### What this task involves:
Return all entries precisely as they stand, without the images.

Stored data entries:
....
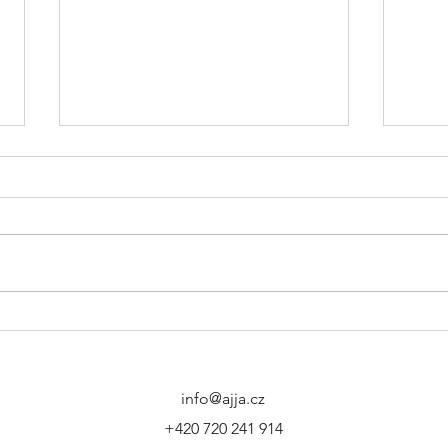
Jak vybrat správnou délku
Co p
sukně podle postavy?
nechá
míru
info@ajja.cz
+420 720 241 914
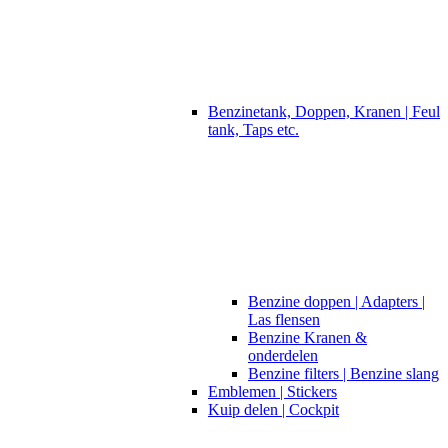
Benzinetank, Doppen, Kranen | Feul
tank, Taps etc.
Benzine doppen | Adapters |
Las flensen
Benzine Kranen &
onderdelen
Benzine filters | Benzine slang
Emblemen | Stickers
Kuip delen | Cockpit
....
### Written solution:
Jak vybrat správnou délku
Co p
sukně podle postavy?
nechá
míru
info@ajja.cz
+420 720 241 914
Benzinetank, Doppen, Kranen | Feul
tank, Taps etc.
Benzine doppen | Adapters |
Las flensen
Benzine Kranen &
onderdelen
Benzine filters | Benzine slang
Emblemen | Stickers
Kuip delen | Cockpit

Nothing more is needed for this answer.